A Operação Lama Asfáltica teve início em julho de 2015, com o objetivo de investigar a existência de uma organização criminosa especializada em desviar recursos públicos federais, por meio de fraudes em licitações, em contratos, e superfaturamentos em obras do governo do Estado.

Muitos dos crimes registrados ocorreram com o uso de verbas estaduais e servidores públicos do Estado, motivo pelo qual as investigações, inicialmente do MPF (Ministério Público Federal), foram compartilhadas com o MP-MS.
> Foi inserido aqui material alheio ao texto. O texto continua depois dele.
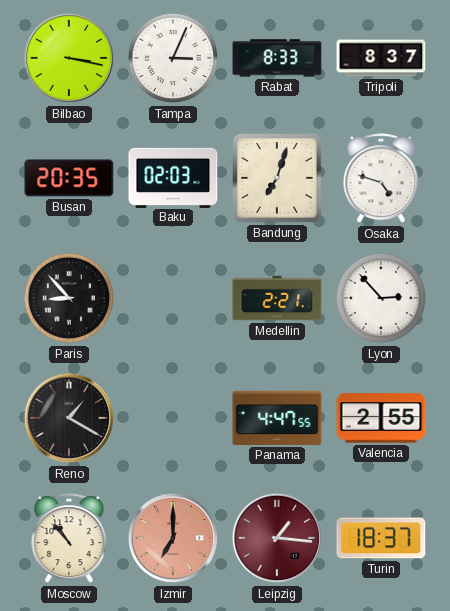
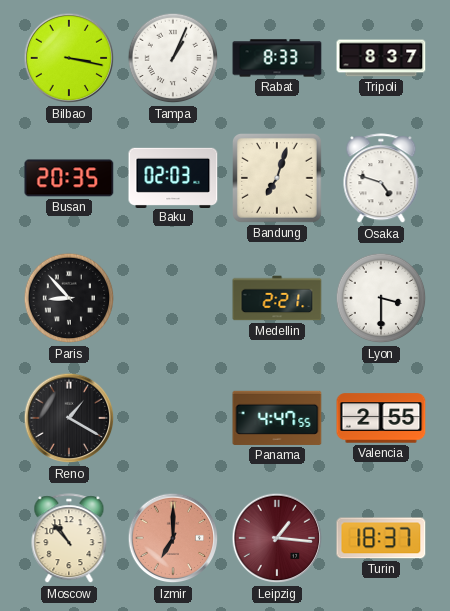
Tampa: 3:04 -> 1:04
Lyon: 2:53 -> 3:30
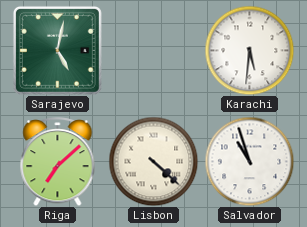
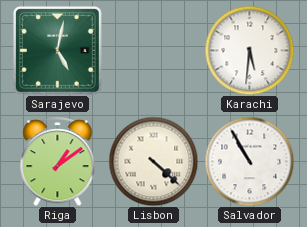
Riga: 7:08 -> 1:09
Salvador: 10:57 -> 10:55
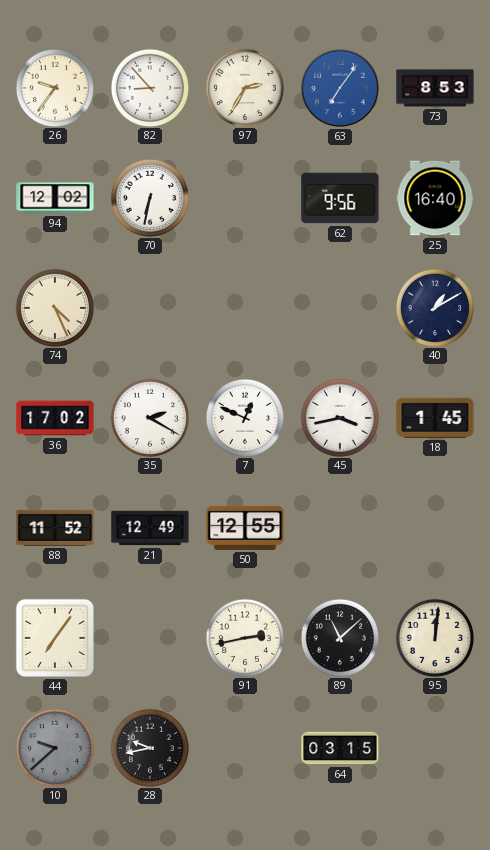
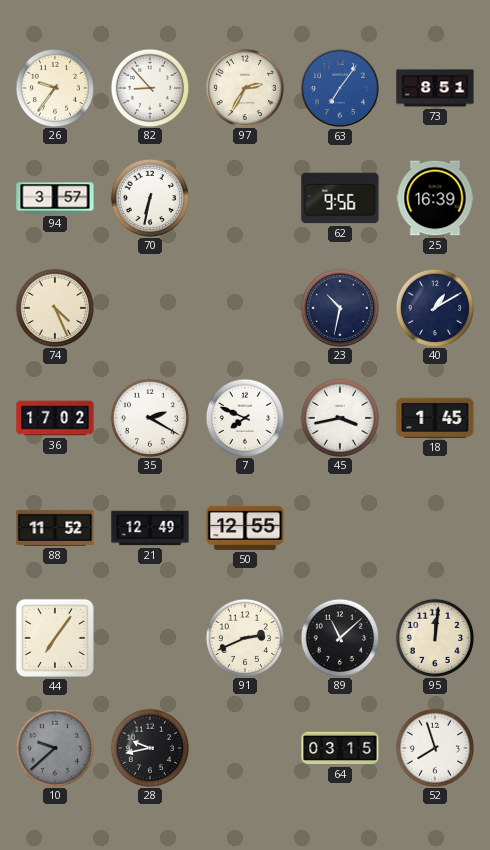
73: 8:53 -> 8:51
94: 12:02 -> 3:57
25: 16:40 -> 16:39
23: none -> 10:32
7: 12:49 -> 7:49
91: 2:43 -> 2:41
52: none -> 7:57
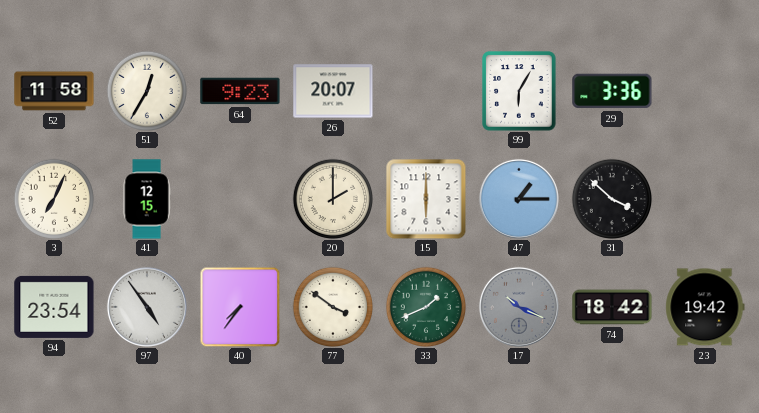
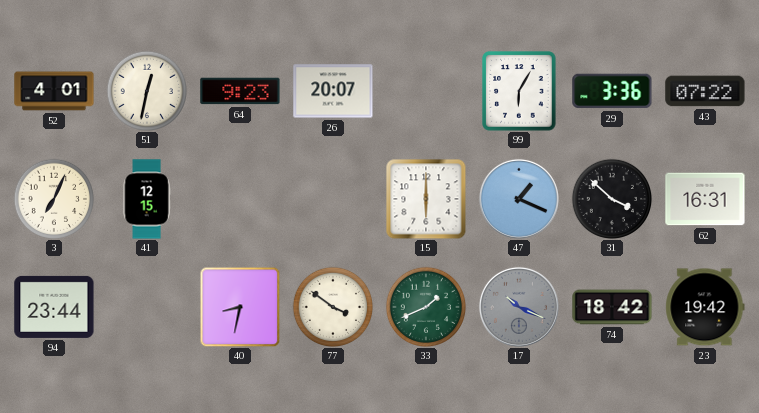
52: 11:58 -> 4:01
51: 12:35 -> 12:32
43: none -> 07:22
20: 2:00 -> none
47: 1:15 -> 1:19
62: none -> 16:31
94: 23:54 -> 23:44
97: 4:54 -> none
40: 7:36 -> 8:32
A Operação chegou à sua quinta fase, batizada de “Papiros de Lama” em novembro do ano passado. Na etapa, o ex-governador André Puccinelli (MDB), apontado como membro do esquema criminoso pelo MP-MS, foi preso preventivamente.

A Operação também teve a quarta fase Máquinas de Lama, quando investigadores apuraram pagamento de propinas por meio do aluguel de maquinários, além da terceira fase, Fazendas de Lama, e segunda fase, Aviões de Lama.

Na ação do MP-MS contra Giroto, também estão autuados Wilson César Parpinelli, Donizete Rodrigues da Silveira, Edmir Fonseca Rodrigues, Elza Cristina Araújo dos Santos, Éolo Genovês Ferrari, João Alberto Krampe Amorim dos Santos, Joel Fernando Andreassi, Paulo Brum Sant Ana, Proteco Construções Ltda., Rômulo Tadeu Menossi e Wilson Roberto Mariano de Oliveira.